-- Opening Marker --

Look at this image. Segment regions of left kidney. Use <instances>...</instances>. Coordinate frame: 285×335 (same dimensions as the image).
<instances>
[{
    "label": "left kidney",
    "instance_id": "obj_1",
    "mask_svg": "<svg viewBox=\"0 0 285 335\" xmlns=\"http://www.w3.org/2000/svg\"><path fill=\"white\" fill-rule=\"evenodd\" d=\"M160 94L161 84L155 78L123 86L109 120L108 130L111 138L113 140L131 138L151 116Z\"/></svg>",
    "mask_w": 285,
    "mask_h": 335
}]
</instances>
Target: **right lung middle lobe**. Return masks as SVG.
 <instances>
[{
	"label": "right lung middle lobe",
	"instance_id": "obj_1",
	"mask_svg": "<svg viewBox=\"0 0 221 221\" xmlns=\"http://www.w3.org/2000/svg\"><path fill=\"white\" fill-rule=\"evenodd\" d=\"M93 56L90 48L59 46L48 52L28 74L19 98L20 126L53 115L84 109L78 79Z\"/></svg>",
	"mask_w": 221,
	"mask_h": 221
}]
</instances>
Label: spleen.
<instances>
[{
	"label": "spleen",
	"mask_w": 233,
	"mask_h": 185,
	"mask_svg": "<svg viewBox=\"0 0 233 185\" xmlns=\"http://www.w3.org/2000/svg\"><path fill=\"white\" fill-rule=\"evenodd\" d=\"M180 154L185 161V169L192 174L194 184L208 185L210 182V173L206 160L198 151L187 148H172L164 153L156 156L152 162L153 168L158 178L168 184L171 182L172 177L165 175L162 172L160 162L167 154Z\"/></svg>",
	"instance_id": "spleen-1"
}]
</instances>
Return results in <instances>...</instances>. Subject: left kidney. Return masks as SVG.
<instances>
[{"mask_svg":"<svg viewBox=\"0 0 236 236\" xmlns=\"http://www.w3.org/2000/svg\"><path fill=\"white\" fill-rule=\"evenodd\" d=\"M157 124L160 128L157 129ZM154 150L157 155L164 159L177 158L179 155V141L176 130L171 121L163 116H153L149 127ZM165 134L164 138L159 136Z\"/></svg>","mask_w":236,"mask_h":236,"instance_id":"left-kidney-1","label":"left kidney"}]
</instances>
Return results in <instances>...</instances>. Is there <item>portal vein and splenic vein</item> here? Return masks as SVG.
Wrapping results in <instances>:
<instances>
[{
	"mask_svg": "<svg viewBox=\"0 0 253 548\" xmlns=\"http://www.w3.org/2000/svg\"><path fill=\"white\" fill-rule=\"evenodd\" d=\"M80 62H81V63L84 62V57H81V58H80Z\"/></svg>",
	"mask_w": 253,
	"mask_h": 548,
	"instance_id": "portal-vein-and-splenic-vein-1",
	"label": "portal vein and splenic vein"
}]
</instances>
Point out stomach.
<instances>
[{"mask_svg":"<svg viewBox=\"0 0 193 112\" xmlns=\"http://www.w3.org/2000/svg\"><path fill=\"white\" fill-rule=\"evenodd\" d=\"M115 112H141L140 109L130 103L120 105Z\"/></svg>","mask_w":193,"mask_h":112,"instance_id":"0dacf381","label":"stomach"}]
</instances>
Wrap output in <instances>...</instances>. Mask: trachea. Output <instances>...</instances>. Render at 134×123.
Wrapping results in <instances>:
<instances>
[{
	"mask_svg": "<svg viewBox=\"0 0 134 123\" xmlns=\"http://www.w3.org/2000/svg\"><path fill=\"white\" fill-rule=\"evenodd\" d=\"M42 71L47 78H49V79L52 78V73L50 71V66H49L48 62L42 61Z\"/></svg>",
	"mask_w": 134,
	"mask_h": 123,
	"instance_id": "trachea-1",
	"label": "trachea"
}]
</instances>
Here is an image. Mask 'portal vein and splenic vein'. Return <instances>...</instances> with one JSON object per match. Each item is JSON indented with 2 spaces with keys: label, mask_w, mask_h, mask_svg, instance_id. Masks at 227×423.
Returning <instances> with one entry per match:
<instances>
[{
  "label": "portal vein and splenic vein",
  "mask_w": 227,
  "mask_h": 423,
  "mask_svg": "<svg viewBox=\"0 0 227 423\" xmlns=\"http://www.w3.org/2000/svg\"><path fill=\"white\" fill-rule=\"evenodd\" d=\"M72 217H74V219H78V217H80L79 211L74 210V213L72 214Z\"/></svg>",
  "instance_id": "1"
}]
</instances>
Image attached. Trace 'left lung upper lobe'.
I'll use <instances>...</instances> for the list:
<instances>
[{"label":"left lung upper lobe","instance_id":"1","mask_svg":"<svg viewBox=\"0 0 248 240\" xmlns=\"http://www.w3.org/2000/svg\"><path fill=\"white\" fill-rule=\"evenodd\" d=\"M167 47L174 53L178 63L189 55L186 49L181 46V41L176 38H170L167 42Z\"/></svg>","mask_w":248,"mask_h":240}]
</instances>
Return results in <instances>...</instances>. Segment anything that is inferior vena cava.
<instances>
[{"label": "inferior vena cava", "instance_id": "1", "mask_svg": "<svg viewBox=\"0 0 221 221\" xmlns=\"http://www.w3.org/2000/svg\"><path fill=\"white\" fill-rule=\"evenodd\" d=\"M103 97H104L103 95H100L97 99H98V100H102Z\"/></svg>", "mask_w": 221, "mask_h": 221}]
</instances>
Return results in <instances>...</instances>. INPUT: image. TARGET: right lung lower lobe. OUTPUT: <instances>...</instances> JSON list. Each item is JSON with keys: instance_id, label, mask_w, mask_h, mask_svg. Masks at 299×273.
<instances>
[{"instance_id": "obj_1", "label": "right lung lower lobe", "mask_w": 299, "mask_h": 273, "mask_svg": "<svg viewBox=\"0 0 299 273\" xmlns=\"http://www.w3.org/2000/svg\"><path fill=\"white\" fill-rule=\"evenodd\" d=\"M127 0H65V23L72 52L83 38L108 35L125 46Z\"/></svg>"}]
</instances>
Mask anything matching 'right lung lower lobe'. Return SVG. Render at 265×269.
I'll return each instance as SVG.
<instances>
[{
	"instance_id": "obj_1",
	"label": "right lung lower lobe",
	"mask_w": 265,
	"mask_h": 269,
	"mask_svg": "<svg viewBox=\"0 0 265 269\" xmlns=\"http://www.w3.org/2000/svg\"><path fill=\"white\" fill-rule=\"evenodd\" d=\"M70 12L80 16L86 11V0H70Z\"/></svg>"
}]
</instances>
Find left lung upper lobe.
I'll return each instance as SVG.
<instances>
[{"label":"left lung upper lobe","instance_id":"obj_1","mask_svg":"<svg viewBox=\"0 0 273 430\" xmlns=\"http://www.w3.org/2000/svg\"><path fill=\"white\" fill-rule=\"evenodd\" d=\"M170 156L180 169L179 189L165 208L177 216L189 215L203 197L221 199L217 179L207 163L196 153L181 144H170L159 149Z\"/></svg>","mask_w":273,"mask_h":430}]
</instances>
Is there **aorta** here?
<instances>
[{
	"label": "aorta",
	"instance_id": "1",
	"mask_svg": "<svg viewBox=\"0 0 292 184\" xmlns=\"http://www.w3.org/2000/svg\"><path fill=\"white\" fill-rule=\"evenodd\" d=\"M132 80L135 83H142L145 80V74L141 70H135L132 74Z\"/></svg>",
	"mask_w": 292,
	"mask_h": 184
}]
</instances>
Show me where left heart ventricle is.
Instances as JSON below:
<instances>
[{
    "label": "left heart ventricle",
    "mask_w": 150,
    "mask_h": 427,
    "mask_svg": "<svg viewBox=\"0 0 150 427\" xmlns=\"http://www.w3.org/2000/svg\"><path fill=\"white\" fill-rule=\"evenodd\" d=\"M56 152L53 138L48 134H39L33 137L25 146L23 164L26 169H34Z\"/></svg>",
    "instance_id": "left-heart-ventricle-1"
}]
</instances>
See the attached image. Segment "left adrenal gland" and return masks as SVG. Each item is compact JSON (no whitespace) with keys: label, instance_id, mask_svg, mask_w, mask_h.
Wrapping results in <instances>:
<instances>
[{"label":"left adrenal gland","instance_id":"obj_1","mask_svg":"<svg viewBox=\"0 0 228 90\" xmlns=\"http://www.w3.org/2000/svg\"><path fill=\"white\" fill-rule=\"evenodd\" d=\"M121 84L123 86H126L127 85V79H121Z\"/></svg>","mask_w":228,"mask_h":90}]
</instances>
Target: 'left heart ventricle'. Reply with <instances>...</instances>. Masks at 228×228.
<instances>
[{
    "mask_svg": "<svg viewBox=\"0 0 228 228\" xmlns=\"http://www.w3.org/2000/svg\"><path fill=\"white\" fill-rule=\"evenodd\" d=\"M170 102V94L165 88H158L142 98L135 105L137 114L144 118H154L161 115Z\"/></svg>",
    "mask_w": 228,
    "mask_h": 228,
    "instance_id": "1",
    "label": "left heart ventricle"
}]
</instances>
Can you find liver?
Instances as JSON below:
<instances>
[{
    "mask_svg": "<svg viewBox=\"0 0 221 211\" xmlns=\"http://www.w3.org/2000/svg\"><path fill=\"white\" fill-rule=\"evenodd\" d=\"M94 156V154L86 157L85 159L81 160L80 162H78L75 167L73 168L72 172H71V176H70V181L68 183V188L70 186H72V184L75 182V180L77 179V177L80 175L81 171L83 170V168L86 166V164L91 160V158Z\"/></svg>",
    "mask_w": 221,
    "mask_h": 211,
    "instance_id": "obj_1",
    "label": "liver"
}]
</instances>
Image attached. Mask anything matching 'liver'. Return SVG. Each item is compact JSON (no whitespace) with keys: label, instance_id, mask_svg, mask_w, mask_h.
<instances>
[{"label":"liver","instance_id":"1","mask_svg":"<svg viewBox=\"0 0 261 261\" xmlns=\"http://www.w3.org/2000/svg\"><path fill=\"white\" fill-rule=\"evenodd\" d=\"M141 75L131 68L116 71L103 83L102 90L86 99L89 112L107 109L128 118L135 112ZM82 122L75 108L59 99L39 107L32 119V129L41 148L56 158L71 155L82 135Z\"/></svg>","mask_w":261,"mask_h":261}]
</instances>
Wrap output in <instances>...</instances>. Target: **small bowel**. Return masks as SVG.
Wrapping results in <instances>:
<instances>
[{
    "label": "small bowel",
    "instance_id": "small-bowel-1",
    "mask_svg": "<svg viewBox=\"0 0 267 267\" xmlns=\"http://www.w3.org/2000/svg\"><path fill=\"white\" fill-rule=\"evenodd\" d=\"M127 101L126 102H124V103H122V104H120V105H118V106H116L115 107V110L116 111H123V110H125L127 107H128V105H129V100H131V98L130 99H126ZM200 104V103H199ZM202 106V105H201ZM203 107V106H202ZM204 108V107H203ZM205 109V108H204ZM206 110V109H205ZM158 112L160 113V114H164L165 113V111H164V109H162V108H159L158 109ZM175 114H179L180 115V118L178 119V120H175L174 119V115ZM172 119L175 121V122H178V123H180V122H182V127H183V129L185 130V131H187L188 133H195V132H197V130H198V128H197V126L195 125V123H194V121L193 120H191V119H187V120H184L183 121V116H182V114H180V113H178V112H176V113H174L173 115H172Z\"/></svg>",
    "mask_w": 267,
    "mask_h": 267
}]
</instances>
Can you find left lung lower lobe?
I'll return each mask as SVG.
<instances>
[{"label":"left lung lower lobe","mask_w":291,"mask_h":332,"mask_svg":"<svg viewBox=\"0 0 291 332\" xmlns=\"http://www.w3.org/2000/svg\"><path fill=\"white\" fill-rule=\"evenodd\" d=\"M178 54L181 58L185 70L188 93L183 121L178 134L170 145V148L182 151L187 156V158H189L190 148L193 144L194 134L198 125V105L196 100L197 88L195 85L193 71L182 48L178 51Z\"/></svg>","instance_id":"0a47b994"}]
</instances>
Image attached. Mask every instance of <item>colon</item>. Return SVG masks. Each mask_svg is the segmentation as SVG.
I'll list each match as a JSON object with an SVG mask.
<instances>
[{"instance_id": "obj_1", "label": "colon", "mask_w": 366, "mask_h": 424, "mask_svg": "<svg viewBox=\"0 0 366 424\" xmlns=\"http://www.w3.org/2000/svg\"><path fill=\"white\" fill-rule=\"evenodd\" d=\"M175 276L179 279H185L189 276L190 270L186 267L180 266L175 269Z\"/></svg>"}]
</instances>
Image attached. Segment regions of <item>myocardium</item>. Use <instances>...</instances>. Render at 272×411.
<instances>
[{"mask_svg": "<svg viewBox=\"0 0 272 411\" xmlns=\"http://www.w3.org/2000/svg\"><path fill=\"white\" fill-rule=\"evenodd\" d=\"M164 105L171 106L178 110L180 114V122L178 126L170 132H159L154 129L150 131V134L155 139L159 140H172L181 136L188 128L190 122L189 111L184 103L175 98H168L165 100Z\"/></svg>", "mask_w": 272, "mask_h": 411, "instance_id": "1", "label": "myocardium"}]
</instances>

-- Closing Marker --

**YOUR OBJECTIVE:** Each line from the one that contains "Image attached. Segment" to the end of the data should be set down exactly, both ends included.

**TASK SOLUTION:**
Image attached. Segment regions of <item>myocardium</item>. Use <instances>...</instances>. Render at 272×411.
<instances>
[{"mask_svg": "<svg viewBox=\"0 0 272 411\" xmlns=\"http://www.w3.org/2000/svg\"><path fill=\"white\" fill-rule=\"evenodd\" d=\"M164 105L171 106L178 110L180 114V122L178 126L170 132H159L154 129L150 131V134L155 139L159 140H172L181 136L188 128L190 122L189 111L184 103L175 98H168L165 100Z\"/></svg>", "mask_w": 272, "mask_h": 411, "instance_id": "1", "label": "myocardium"}]
</instances>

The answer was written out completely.